Now, of course, it wasn’t entirely up to Mourinho. He was asked about Arsène’s own words when asked why some managers claim that they can’t win the Prem:

It is fear to fail. It is very open, only Chelsea can lose it because they are in front and all the other teams can win it. There’s nothing more to say. If you’re not in the race, you cannot lose it. If you declare yourself not in the race, you cannot lose it, simple as that.

These words were then put to Mourinho as part of the pre-match news conference ahead of Chelsea’s FA Cup clash with Man City. He could have demurred or declined comment, pointing out that the news conference was for this match, but he didn’t. He couldn’t resist a chance to take a dig at Arsène. In fact, it seemed as if he deliberately kept the press waiting (a full 13 minutes) before coming out, as if he was winding himself up for that question or a chance to raise the issue himself. When the question did come, Mourinho spoke over the reporter to say ten words: “He is a specialist in failure. I’m not.” Mourinho expounded:

If supposedly he is right, and I am afraid to fail, it is because I don’t fail many times…The reality is that he is a specialist because eight years without a piece silverware, that’s failure. If I do that in Chelsea, I leave and don’t come back. I just say if Mr. Abramovich gives me eight years to prepare a team, which I don’t want him to give me, I don’t want, I just want my contract of four years to do my work.”
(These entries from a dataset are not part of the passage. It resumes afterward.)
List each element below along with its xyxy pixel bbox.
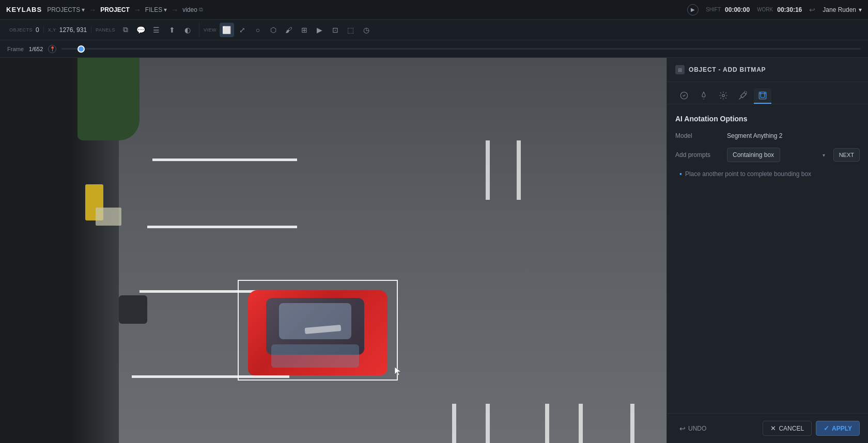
view-grid-btn[interactable]: ⊞ bbox=[297, 23, 312, 37]
brand-logo: KEYLABS bbox=[6, 6, 42, 13]
nav-files[interactable]: FILES ▾ bbox=[145, 6, 167, 13]
svg-rect-1 bbox=[759, 92, 766, 99]
undo-arrow-icon: ↩ bbox=[679, 424, 686, 433]
shift-time-info: SHIFT 00:00:00 bbox=[706, 6, 750, 13]
tab-recycle[interactable] bbox=[675, 88, 693, 104]
nav-sep-2: → bbox=[134, 6, 141, 14]
panel-share-btn[interactable]: ⧉ bbox=[118, 23, 133, 37]
spot-marker-5 bbox=[545, 404, 549, 443]
section-title: AI Anotation Options bbox=[675, 115, 860, 123]
spot-marker-4 bbox=[486, 404, 490, 443]
panel-title: OBJECT - ADD BITMAP bbox=[689, 66, 766, 73]
tab-gear[interactable] bbox=[715, 88, 732, 104]
prompts-row: Add prompts Containing box ▾ NEXT bbox=[675, 148, 860, 162]
model-label: Model bbox=[675, 132, 727, 139]
cancel-x-icon: ✕ bbox=[770, 424, 776, 432]
work-time-info: WORK 00:30:16 bbox=[757, 6, 802, 13]
dark-car bbox=[119, 295, 147, 324]
view-circle-btn[interactable]: ○ bbox=[251, 23, 265, 37]
nav-video[interactable]: video ⧉ bbox=[182, 6, 203, 13]
panel-list-btn[interactable]: ☰ bbox=[149, 23, 164, 37]
apply-button[interactable]: ✓ APPLY bbox=[816, 421, 860, 436]
tab-bitmap[interactable] bbox=[754, 88, 771, 104]
view-frame-btn[interactable]: ⊡ bbox=[328, 23, 343, 37]
parking-line-1 bbox=[152, 159, 297, 161]
play-button[interactable]: ▶ bbox=[687, 4, 699, 15]
svg-point-0 bbox=[722, 94, 725, 97]
nav-project[interactable]: PROJECT bbox=[100, 6, 130, 13]
panel-comment-btn[interactable]: 💬 bbox=[134, 23, 148, 37]
spot-marker-3 bbox=[452, 404, 456, 443]
panel-upload-btn[interactable]: ⬆ bbox=[165, 23, 179, 37]
frame-pin-btn[interactable]: 📍 bbox=[48, 45, 56, 53]
panel-header-icon: ⊞ bbox=[675, 65, 685, 74]
panels-group: PANELS ⧉ 💬 ☰ ⬆ ◐ bbox=[91, 23, 199, 37]
panel-footer: ↩ UNDO ✕ CANCEL ✓ APPLY bbox=[667, 413, 868, 443]
view-video-btn[interactable]: ▶ bbox=[313, 23, 327, 37]
hint-text: • Place another point to complete boundi… bbox=[675, 170, 860, 178]
view-group: VIEW ⬜ ⤢ ○ ⬡ 🖌 ⊞ ▶ ⊡ ⬚ ◷ bbox=[199, 23, 378, 37]
nav-sep-1: → bbox=[89, 6, 96, 14]
parking-line-2 bbox=[147, 226, 297, 228]
frame-slider-thumb[interactable] bbox=[78, 45, 85, 53]
canvas-area[interactable] bbox=[0, 58, 667, 443]
model-row: Model Segment Anything 2 bbox=[675, 132, 860, 139]
frame-slider-track bbox=[61, 48, 861, 50]
user-menu[interactable]: Jane Ruden ▾ bbox=[823, 6, 862, 13]
nav-projects[interactable]: PROJECTS ▾ bbox=[47, 6, 85, 13]
prompts-label: Add prompts bbox=[675, 151, 727, 159]
view-poly-btn[interactable]: ⬡ bbox=[266, 23, 281, 37]
right-panel: ⊞ OBJECT - ADD BITMAP bbox=[667, 58, 868, 443]
tab-magic[interactable] bbox=[734, 88, 752, 104]
spot-marker-6 bbox=[579, 404, 583, 443]
hint-bullet: • bbox=[679, 170, 682, 178]
spot-marker-7 bbox=[630, 404, 634, 443]
spot-marker-1 bbox=[486, 140, 490, 200]
top-navigation: KEYLABS PROJECTS ▾ → PROJECT → FILES ▾ →… bbox=[0, 0, 868, 20]
next-button[interactable]: NEXT bbox=[833, 148, 860, 162]
spot-marker-2 bbox=[517, 140, 521, 200]
select-container: Containing box ▾ bbox=[727, 148, 829, 162]
xy-group: X,Y 1276, 931 bbox=[44, 26, 91, 34]
footer-left: ↩ UNDO bbox=[675, 421, 710, 436]
apply-check-icon: ✓ bbox=[824, 424, 829, 432]
svg-rect-2 bbox=[761, 93, 765, 98]
select-chevron-icon: ▾ bbox=[823, 152, 825, 158]
model-value: Segment Anything 2 bbox=[727, 132, 782, 139]
frame-slider[interactable] bbox=[61, 48, 861, 51]
objects-group: OBJECTS 0 bbox=[5, 26, 44, 34]
undo-button[interactable]: ↩ UNDO bbox=[675, 421, 710, 436]
view-expand-btn[interactable]: ⤢ bbox=[235, 23, 250, 37]
panel-tabs bbox=[667, 82, 868, 104]
prompts-select[interactable]: Containing box bbox=[727, 148, 780, 162]
sign-object bbox=[96, 208, 121, 226]
topnav-right: ▶ SHIFT 00:00:00 WORK 00:30:16 ↩ Jane Ru… bbox=[687, 4, 862, 15]
main-content: ⊞ OBJECT - ADD BITMAP bbox=[0, 58, 868, 443]
cancel-button[interactable]: ✕ CANCEL bbox=[763, 421, 812, 436]
panel-contrast-btn[interactable]: ◐ bbox=[180, 23, 195, 37]
nav-sep-3: → bbox=[171, 6, 178, 14]
video-icon: ⧉ bbox=[199, 6, 203, 13]
toolbar: OBJECTS 0 X,Y 1276, 931 PANELS ⧉ 💬 ☰ ⬆ ◐… bbox=[0, 20, 868, 40]
view-box-btn[interactable]: ⬜ bbox=[220, 23, 234, 37]
prompts-select-wrapper: Containing box ▾ NEXT bbox=[727, 148, 860, 162]
panel-body: AI Anotation Options Model Segment Anyth… bbox=[667, 104, 868, 413]
tab-fire[interactable] bbox=[695, 88, 712, 104]
panel-header: ⊞ OBJECT - ADD BITMAP bbox=[667, 58, 868, 82]
footer-right: ✕ CANCEL ✓ APPLY bbox=[763, 421, 860, 436]
vegetation bbox=[78, 58, 140, 140]
red-car bbox=[238, 285, 398, 381]
frame-bar: Frame 1/652 📍 bbox=[0, 40, 868, 58]
view-clock-btn[interactable]: ◷ bbox=[359, 23, 374, 37]
view-paint-btn[interactable]: 🖌 bbox=[282, 23, 296, 37]
undo-icon[interactable]: ↩ bbox=[809, 6, 815, 14]
view-tag-btn[interactable]: ⬚ bbox=[344, 23, 358, 37]
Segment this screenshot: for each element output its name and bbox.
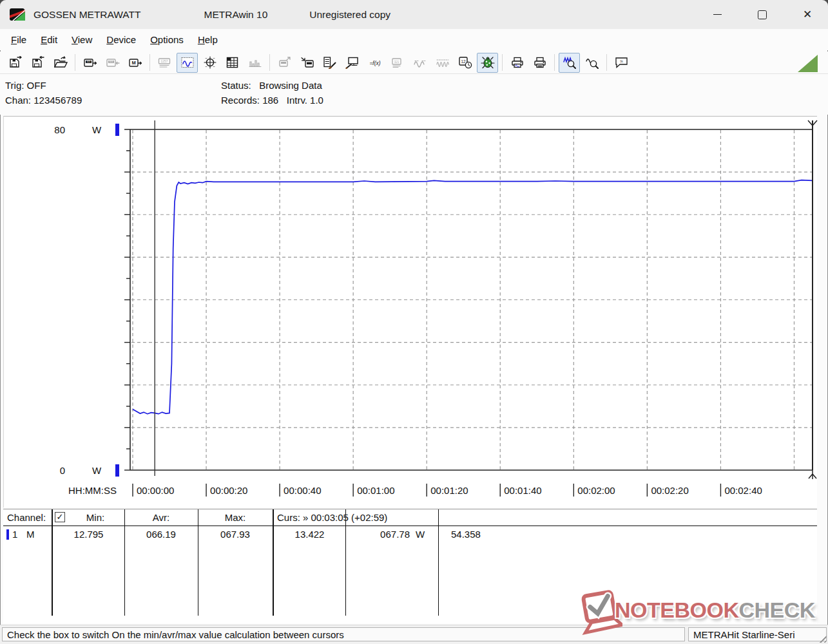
x-tick-label: 00:00:20 — [210, 485, 247, 496]
power-chart[interactable] — [4, 117, 818, 508]
svg-text:=f(x): =f(x) — [369, 60, 380, 66]
meter-arrow-out-icon — [278, 56, 292, 69]
col-header-max: Max: — [198, 512, 273, 523]
corner-triangle-icon — [798, 55, 818, 72]
y-axis-min-label: 0 — [43, 465, 65, 476]
open-file-button[interactable] — [50, 53, 71, 73]
minimize-icon — [713, 14, 722, 15]
toolbar-separator — [606, 54, 607, 71]
device-status-area: Trig: OFF Chan: 123456789 Status: Browsi… — [0, 74, 828, 115]
cell-min: 12.795 — [53, 529, 124, 540]
svg-text:321: 321 — [86, 61, 90, 63]
meter-m-icon: M — [128, 56, 142, 69]
y-axis-unit-bottom: W — [92, 465, 101, 476]
browse-status: Status: Browsing Data — [221, 80, 322, 91]
toolbar-separator — [502, 54, 503, 71]
menu-item-options[interactable]: Options — [143, 32, 191, 48]
x-tick-label: 00:01:20 — [430, 485, 468, 496]
svg-text:M: M — [131, 60, 135, 66]
channel-row-marker — [6, 529, 9, 540]
svg-text:12: 12 — [461, 59, 466, 64]
menu-item-file[interactable]: File — [4, 32, 34, 48]
cell-channel-mode: M — [26, 529, 35, 540]
y-axis-unit-top: W — [92, 124, 101, 135]
cell-max: 067.93 — [198, 529, 273, 540]
pc-settings-button[interactable] — [342, 53, 363, 73]
chart-view-button[interactable] — [177, 53, 198, 73]
waveform-icon — [180, 56, 195, 69]
zoom-wave-icon — [585, 56, 599, 69]
table-divider — [124, 509, 125, 616]
x-tick-label: 00:02:00 — [577, 485, 615, 496]
menu-item-view[interactable]: View — [64, 32, 99, 48]
minmax-checkbox[interactable]: ✓ — [55, 512, 65, 522]
sine-dense-icon — [436, 56, 450, 69]
col-header-cursor: Curs: » 00:03:05 (+02:59) — [277, 512, 387, 523]
svg-text:321: 321 — [109, 61, 113, 63]
bars-icon — [248, 56, 262, 69]
col-header-min: Min: — [66, 512, 124, 523]
clock-12-icon: 12 — [458, 56, 472, 69]
zoom-wave-blue-icon — [563, 56, 577, 69]
power-series-line — [133, 180, 813, 414]
menu-bar: FileEditViewDeviceOptionsHelp — [0, 29, 828, 50]
save-import-button[interactable] — [27, 53, 48, 73]
col-header-channel: Channel: — [7, 512, 46, 523]
cell-avr: 066.19 — [124, 529, 198, 540]
floppy-in-icon — [31, 56, 45, 69]
device-connect-button[interactable] — [296, 53, 318, 73]
table-divider — [438, 509, 439, 616]
cell-cursor2: 067.78 — [345, 529, 410, 540]
x-tick-label: 00:00:00 — [137, 485, 174, 496]
save-export-button[interactable] — [5, 53, 26, 73]
read-device-button[interactable]: 321 — [79, 53, 101, 73]
print-button[interactable] — [529, 53, 550, 73]
y-axis-max-label: 80 — [43, 124, 65, 135]
menu-item-edit[interactable]: Edit — [34, 32, 64, 48]
meter-out-icon: 321 — [83, 56, 97, 69]
cursor-2[interactable] — [808, 120, 817, 479]
x-tick-label: 00:02:20 — [651, 485, 688, 496]
print-chart-button[interactable] — [506, 53, 528, 73]
minimize-button[interactable] — [702, 5, 732, 24]
maximize-icon — [758, 10, 767, 19]
meter-321-icon: 321 — [390, 56, 405, 69]
zoom-out-button[interactable] — [581, 53, 602, 73]
channel-marker-bottom — [115, 464, 119, 477]
close-button[interactable]: ✕ — [793, 5, 822, 24]
table-divider — [345, 509, 346, 616]
table-divider — [198, 509, 198, 616]
wave-single-button — [409, 53, 430, 73]
device-settings-button[interactable] — [319, 53, 340, 73]
floppy-out-icon — [8, 56, 23, 69]
balloon-help-button[interactable]: ?! — [611, 53, 632, 73]
title-bar: GOSSEN METRAWATT METRAwin 10 Unregistere… — [0, 0, 828, 29]
export-config-button — [274, 53, 295, 73]
close-icon: ✕ — [803, 9, 812, 20]
cell-cursor1: 13.422 — [274, 529, 345, 540]
help-balloon-icon: ?! — [615, 56, 629, 69]
maximize-button[interactable] — [747, 5, 777, 24]
crosshair-icon — [203, 56, 217, 69]
formula-button[interactable]: =f(x) — [364, 53, 385, 73]
x-tick-label: 00:02:40 — [724, 485, 762, 496]
meter-plug-icon — [300, 56, 314, 69]
app-window: GOSSEN METRAWATT METRAwin 10 Unregistere… — [0, 0, 828, 644]
zoom-in-button[interactable] — [559, 53, 580, 73]
menu-item-help[interactable]: Help — [191, 32, 225, 48]
toolbar: 321321M1257=f(x)32112?! — [0, 52, 828, 74]
meter-in-icon: 321 — [106, 56, 120, 69]
toolbar-separator — [269, 54, 270, 71]
multimeter-display-button: 1257 — [154, 53, 175, 73]
title-license-note: Unregistered copy — [309, 9, 390, 21]
table-view-button[interactable] — [222, 53, 243, 73]
time-sync-button[interactable]: 12 — [454, 53, 476, 73]
menu-item-device[interactable]: Device — [99, 32, 143, 48]
debug-bug-button[interactable] — [477, 53, 498, 73]
scope-view-button[interactable] — [199, 53, 220, 73]
table-header-divider — [3, 526, 817, 526]
svg-text:?!: ?! — [619, 60, 622, 64]
x-tick-label: 00:00:40 — [284, 485, 321, 496]
read-memory-button[interactable]: M — [124, 53, 146, 73]
monitor-tool-icon — [345, 56, 360, 69]
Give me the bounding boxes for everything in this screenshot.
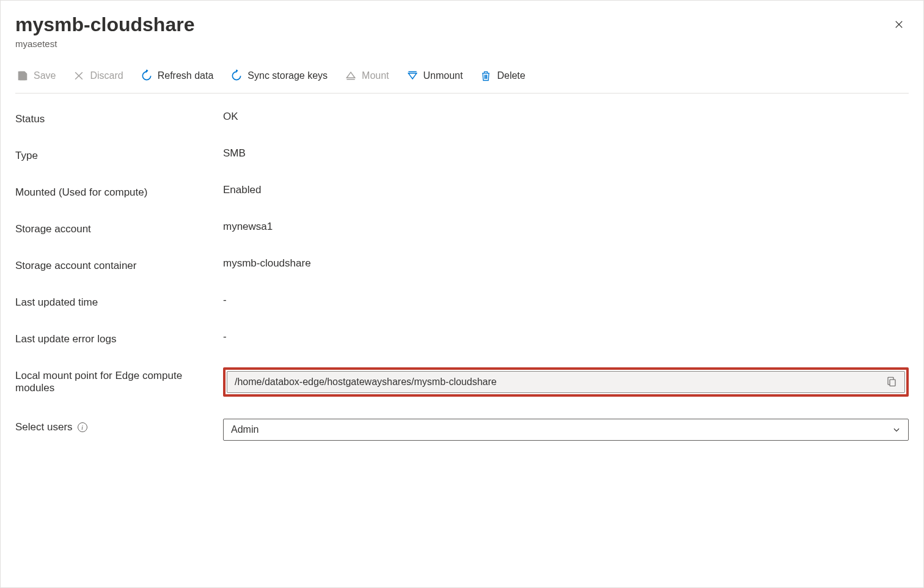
last-updated-row: Last updated time -: [15, 294, 909, 309]
error-logs-value: -: [223, 331, 909, 343]
delete-button[interactable]: Delete: [479, 67, 526, 84]
info-icon[interactable]: i: [78, 422, 87, 432]
svg-marker-8: [346, 73, 354, 78]
storage-account-value: mynewsa1: [223, 221, 909, 233]
select-users-value: Admin: [231, 424, 258, 435]
unmount-icon: [406, 70, 419, 82]
discard-label: Discard: [90, 70, 123, 81]
discard-button: Discard: [72, 67, 124, 84]
last-updated-value: -: [223, 294, 909, 306]
mount-button: Mount: [343, 67, 390, 84]
share-details-panel: mysmb-cloudshare myasetest Save: [0, 0, 924, 588]
error-logs-row: Last update error logs -: [15, 331, 909, 345]
delete-icon: [480, 70, 492, 82]
container-label: Storage account container: [15, 257, 223, 272]
refresh-label: Refresh data: [158, 70, 214, 81]
save-icon: [16, 70, 29, 82]
refresh-button[interactable]: Refresh data: [139, 67, 215, 84]
svg-marker-7: [236, 70, 238, 73]
last-updated-label: Last updated time: [15, 294, 223, 309]
mount-point-highlight: /home/databox-edge/hostgatewayshares/mys…: [223, 367, 909, 397]
select-users-label-text: Select users: [15, 421, 73, 433]
refresh-icon: [141, 70, 153, 82]
container-row: Storage account container mysmb-cloudsha…: [15, 257, 909, 272]
sync-button[interactable]: Sync storage keys: [229, 67, 329, 84]
select-users-dropdown[interactable]: Admin: [223, 419, 909, 441]
svg-rect-2: [20, 72, 24, 75]
svg-rect-3: [20, 76, 25, 80]
close-button[interactable]: [889, 15, 909, 35]
status-row: Status OK: [15, 111, 909, 125]
page-title: mysmb-cloudshare: [15, 13, 909, 36]
mount-point-label: Local mount point for Edge compute modul…: [15, 367, 223, 394]
svg-rect-15: [890, 380, 895, 386]
sync-label: Sync storage keys: [248, 70, 328, 81]
storage-account-label: Storage account: [15, 221, 223, 235]
sync-icon: [230, 70, 243, 82]
error-logs-label: Last update error logs: [15, 331, 223, 345]
delete-label: Delete: [497, 70, 525, 81]
status-label: Status: [15, 111, 223, 125]
mount-point-value: /home/databox-edge/hostgatewayshares/mys…: [235, 377, 884, 388]
mount-point-field: /home/databox-edge/hostgatewayshares/mys…: [227, 371, 905, 393]
type-row: Type SMB: [15, 147, 909, 162]
resource-subtitle: myasetest: [15, 39, 909, 49]
container-value: mysmb-cloudshare: [223, 257, 909, 270]
mounted-row: Mounted (Used for compute) Enabled: [15, 184, 909, 199]
command-toolbar: Save Discard Refresh data: [15, 61, 909, 94]
mount-label: Mount: [362, 70, 389, 81]
unmount-label: Unmount: [424, 70, 463, 81]
copy-icon: [886, 376, 897, 389]
type-value: SMB: [223, 147, 909, 160]
select-users-field: Admin: [223, 419, 909, 441]
save-label: Save: [34, 70, 56, 81]
svg-marker-10: [408, 73, 416, 79]
discard-icon: [73, 70, 85, 82]
mount-point-row: Local mount point for Edge compute modul…: [15, 367, 909, 397]
select-users-label: Select users i: [15, 419, 223, 433]
mounted-value: Enabled: [223, 184, 909, 196]
type-label: Type: [15, 147, 223, 162]
panel-header: mysmb-cloudshare myasetest: [15, 13, 909, 49]
status-value: OK: [223, 111, 909, 123]
storage-account-row: Storage account mynewsa1: [15, 221, 909, 235]
copy-button[interactable]: [884, 373, 900, 391]
mount-icon: [345, 70, 357, 82]
mounted-label: Mounted (Used for compute): [15, 184, 223, 199]
select-users-row: Select users i Admin: [15, 419, 909, 441]
unmount-button[interactable]: Unmount: [405, 67, 464, 84]
svg-marker-6: [146, 70, 148, 73]
close-icon: [893, 19, 904, 32]
chevron-down-icon: [892, 425, 901, 434]
save-button: Save: [15, 67, 57, 84]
How bloody-blinkin’ blindered can one man be? Does he not hear the words coming out of his own mouth? Here’s a “manager” who, everywhere he has gone, has had his pick of players, whether it was at Chelsea the first time, when Abramovich spent nearly £370m in transfer-fees on players for Mourinho, burning through more than £245m on transfers in compared to revenue from transfers out. Did Mourinho refuse or complain about a team that Abramovich gave him, saying “I don’t him to give me”? Somehow, I doubt it. In fact, if anything, it seems that as the pace of spending slowed from a high of £140m in 2004-05 to “only” £55m in 2007-08, Mourinho might have started feeling a little nervous about his prospects.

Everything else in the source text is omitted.